Description of the task: The lines to repeat are those below from the one containing "Made from sturdy, high-quality" down to the one containing "intricately crafted with", both included; reproduce them exactly and nothing else.

Data excerpts:
######
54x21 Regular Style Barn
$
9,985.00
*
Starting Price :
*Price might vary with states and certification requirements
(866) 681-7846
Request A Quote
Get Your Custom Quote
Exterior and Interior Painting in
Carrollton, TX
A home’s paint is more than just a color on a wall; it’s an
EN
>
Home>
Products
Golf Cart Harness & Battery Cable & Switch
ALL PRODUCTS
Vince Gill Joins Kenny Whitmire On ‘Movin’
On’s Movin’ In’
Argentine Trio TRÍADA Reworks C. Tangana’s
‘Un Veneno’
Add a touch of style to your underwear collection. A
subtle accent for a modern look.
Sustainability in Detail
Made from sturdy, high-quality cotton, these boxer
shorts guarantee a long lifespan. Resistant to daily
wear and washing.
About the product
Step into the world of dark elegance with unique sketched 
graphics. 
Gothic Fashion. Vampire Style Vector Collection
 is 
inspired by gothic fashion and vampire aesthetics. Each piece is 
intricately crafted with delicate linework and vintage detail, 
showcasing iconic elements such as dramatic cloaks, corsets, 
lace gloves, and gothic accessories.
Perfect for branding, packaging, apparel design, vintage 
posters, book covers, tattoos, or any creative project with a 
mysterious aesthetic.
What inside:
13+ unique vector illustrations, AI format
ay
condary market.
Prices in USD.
######
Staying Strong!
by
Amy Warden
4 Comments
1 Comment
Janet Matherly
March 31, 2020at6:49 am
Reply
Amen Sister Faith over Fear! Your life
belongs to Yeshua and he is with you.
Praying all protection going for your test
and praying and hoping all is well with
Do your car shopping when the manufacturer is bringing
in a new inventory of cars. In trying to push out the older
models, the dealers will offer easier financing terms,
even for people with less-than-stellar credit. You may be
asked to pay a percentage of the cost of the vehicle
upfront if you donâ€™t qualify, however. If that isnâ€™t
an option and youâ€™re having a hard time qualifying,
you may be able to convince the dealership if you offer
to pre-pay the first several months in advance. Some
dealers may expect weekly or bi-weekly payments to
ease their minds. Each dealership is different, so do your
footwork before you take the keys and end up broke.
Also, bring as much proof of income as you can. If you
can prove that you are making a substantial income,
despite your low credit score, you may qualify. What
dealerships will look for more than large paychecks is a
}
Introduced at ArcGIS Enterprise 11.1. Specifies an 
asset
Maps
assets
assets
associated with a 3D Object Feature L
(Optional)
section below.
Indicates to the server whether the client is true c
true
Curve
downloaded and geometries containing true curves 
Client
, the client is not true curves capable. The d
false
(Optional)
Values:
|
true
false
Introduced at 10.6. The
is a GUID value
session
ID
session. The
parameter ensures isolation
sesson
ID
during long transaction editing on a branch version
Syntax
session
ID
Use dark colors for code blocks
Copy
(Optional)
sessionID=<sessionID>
######
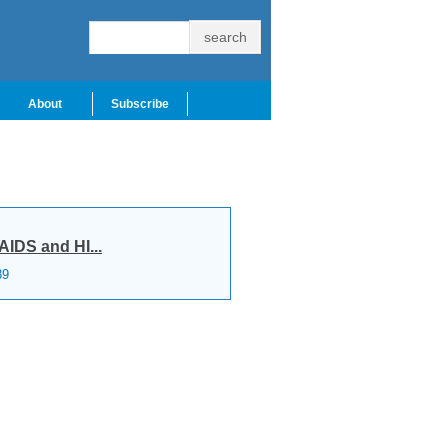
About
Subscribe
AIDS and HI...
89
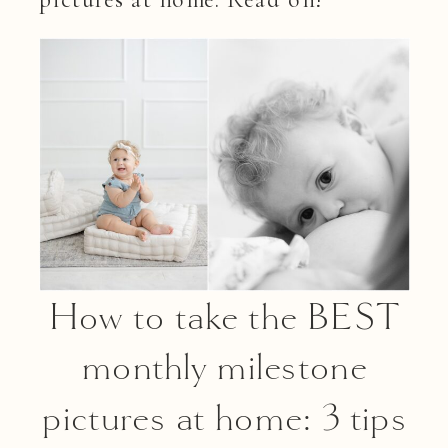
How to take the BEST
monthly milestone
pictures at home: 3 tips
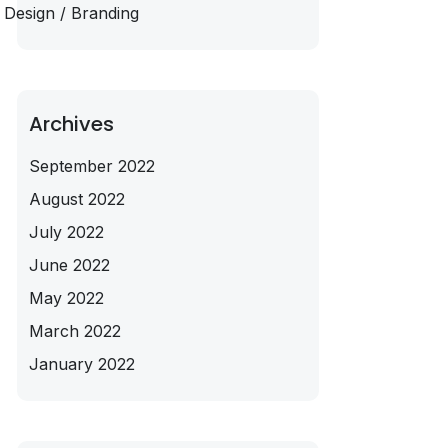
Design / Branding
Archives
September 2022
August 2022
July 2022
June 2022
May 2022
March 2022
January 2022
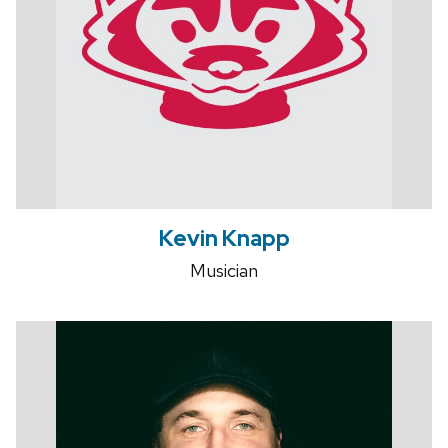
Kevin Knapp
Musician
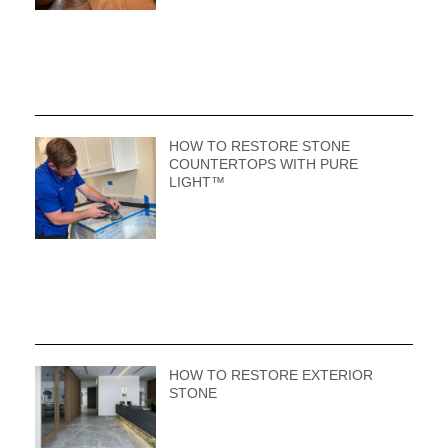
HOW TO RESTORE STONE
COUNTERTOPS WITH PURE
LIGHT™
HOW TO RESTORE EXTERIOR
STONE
######
Solution to this exercise:
Made from sturdy, high-quality cotton, these boxer
shorts guarantee a long lifespan. Resistant to daily
wear and washing.
About the product
Step into the world of dark elegance with unique sketched 
graphics. 
Gothic Fashion. Vampire Style Vector Collection
 is 
inspired by gothic fashion and vampire aesthetics. Each piece is 
intricately crafted with delicate linework and vintage detail, 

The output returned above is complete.